● **Exercise requirements**: Exact transcription with no images: write out all of the entries below.

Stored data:
- - -

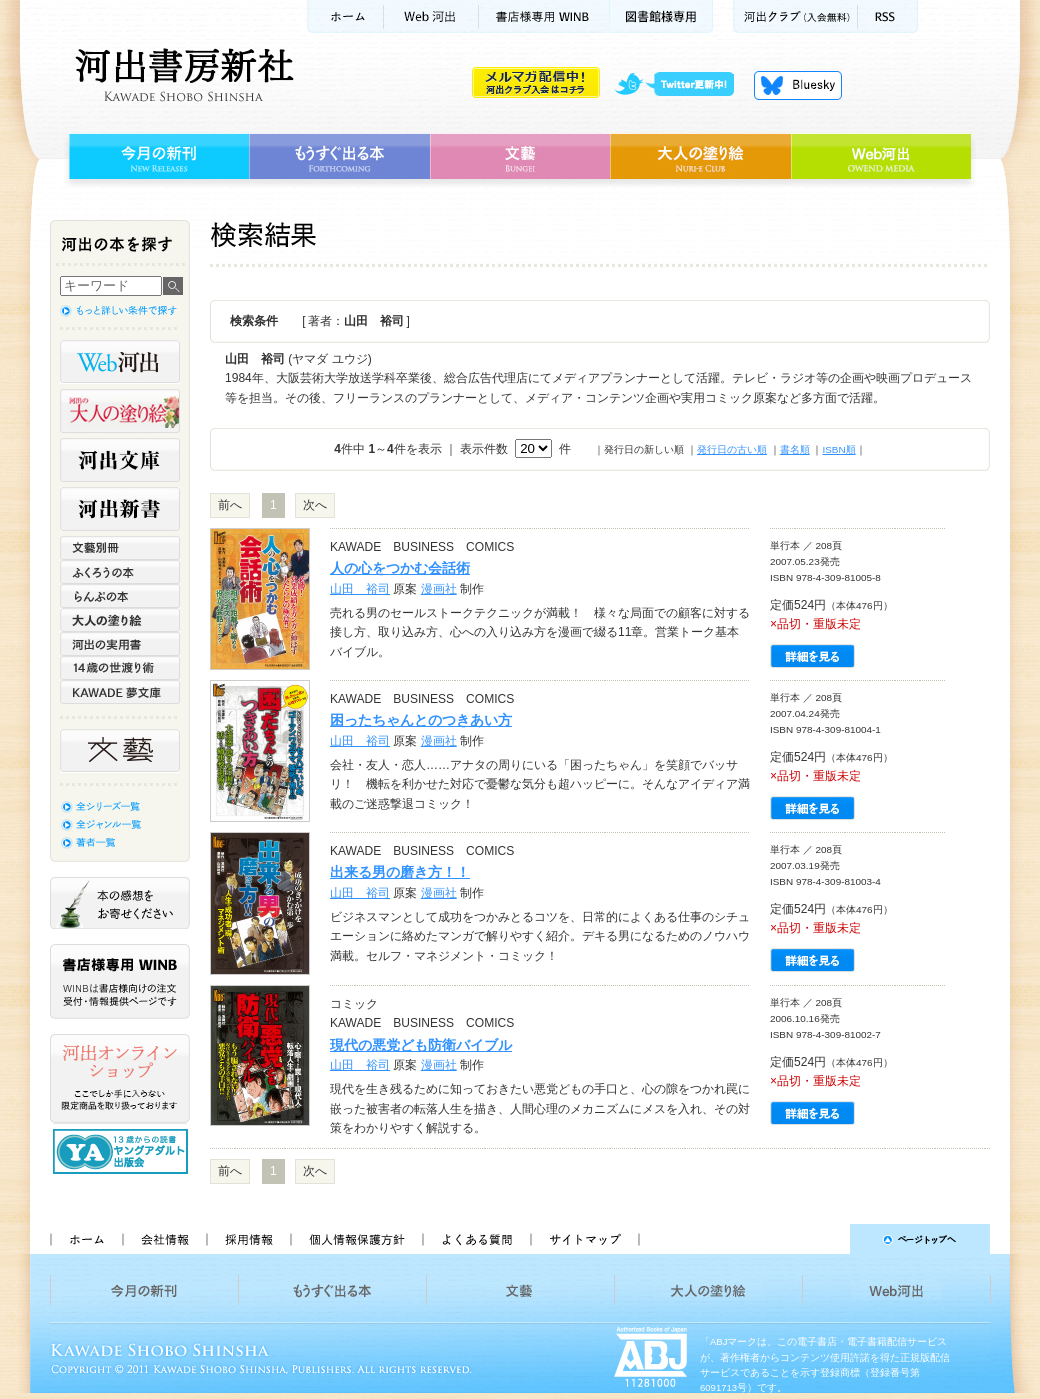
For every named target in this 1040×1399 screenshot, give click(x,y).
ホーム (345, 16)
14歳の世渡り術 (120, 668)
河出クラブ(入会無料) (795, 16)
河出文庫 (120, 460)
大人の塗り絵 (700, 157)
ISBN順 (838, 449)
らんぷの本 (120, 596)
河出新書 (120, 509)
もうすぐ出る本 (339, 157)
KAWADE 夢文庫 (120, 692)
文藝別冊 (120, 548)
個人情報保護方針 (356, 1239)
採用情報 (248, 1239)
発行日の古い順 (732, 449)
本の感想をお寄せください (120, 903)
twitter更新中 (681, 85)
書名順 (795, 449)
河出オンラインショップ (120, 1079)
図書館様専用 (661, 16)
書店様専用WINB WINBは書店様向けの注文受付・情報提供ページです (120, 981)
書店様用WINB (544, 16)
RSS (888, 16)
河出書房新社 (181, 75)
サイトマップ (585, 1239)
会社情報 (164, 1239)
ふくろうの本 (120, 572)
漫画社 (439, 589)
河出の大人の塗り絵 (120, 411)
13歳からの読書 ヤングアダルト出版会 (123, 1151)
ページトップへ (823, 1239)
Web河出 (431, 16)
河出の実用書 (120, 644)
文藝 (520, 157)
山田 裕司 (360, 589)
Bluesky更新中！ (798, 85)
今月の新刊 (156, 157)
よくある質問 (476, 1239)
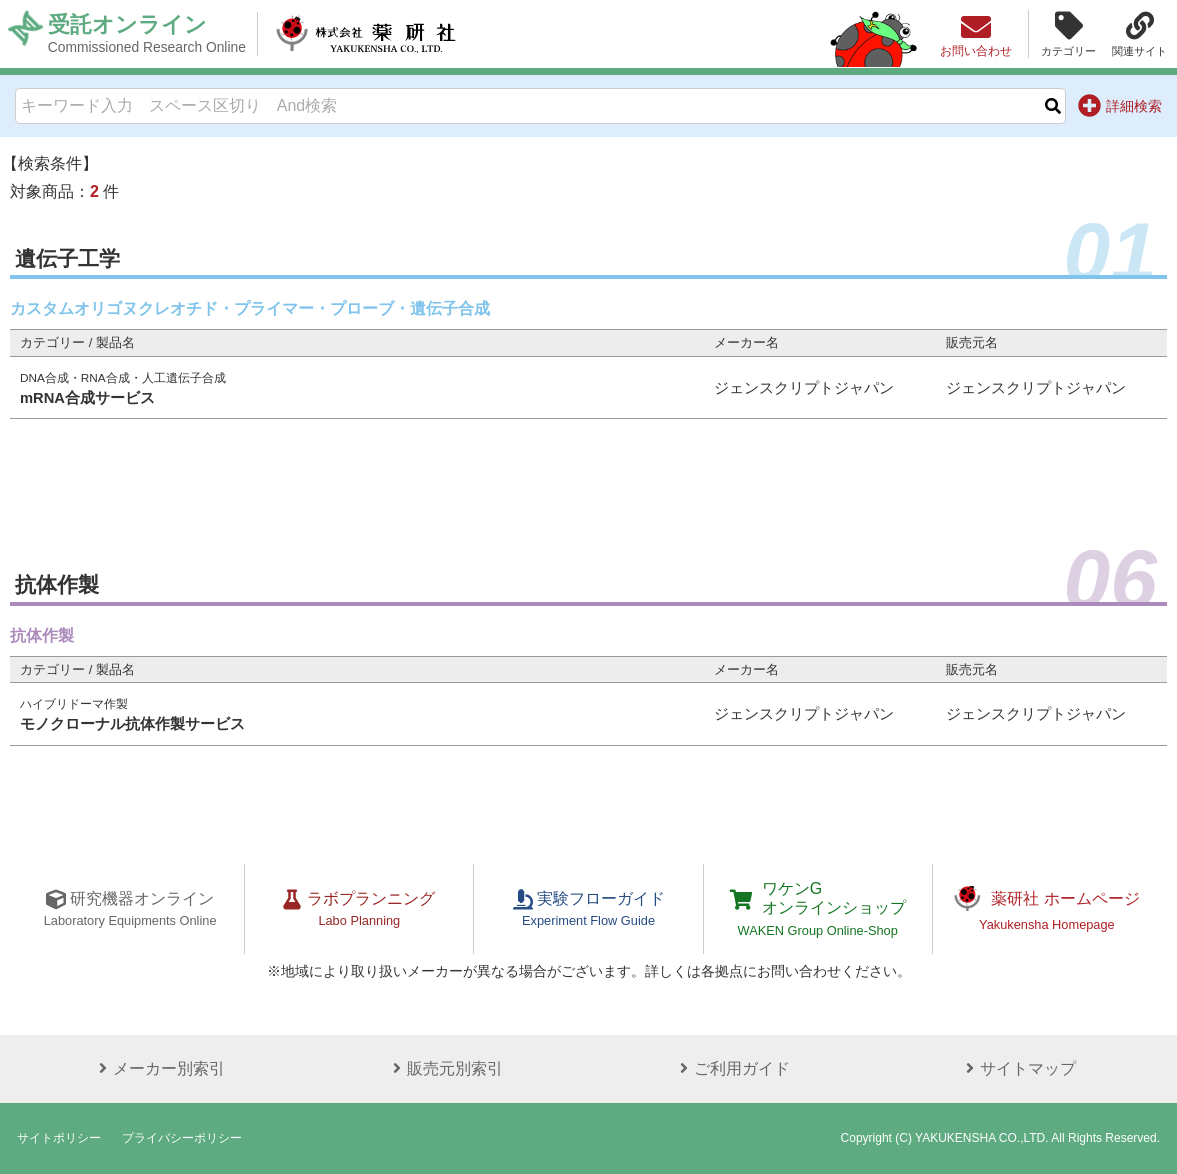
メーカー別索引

- - -

● **Solution**:
For every named target in this 1040×1399 screenshot, give click(x,y).
ホーム (345, 16)
14歳の世渡り術 (120, 668)
河出クラブ(入会無料) (795, 16)
河出文庫 (120, 460)
大人の塗り絵 (700, 157)
ISBN順 (838, 449)
らんぷの本 (120, 596)
河出新書 (120, 509)
もうすぐ出る本 (339, 157)
KAWADE 夢文庫 (120, 692)
文藝別冊 (120, 548)
個人情報保護方針 (356, 1239)
採用情報 (248, 1239)
発行日の古い順 (732, 449)
本の感想をお寄せください (120, 903)
twitter更新中 (681, 85)
書名順 (795, 449)
河出オンラインショップ (120, 1079)
図書館様専用 (661, 16)
書店様専用WINB WINBは書店様向けの注文受付・情報提供ページです (120, 981)
書店様用WINB (544, 16)
RSS (888, 16)
河出書房新社 (181, 75)
サイトマップ (585, 1239)
会社情報 (164, 1239)
ふくろうの本 (120, 572)
漫画社 (439, 589)
河出の大人の塗り絵 (120, 411)
13歳からの読書 ヤングアダルト出版会 (123, 1151)
ページトップへ (823, 1239)
Web河出 (431, 16)
河出の実用書 (120, 644)
文藝 (520, 157)
山田 裕司 (360, 589)
Bluesky更新中！ (798, 85)
今月の新刊 (156, 157)
よくある質問 (476, 1239)
メーカー別索引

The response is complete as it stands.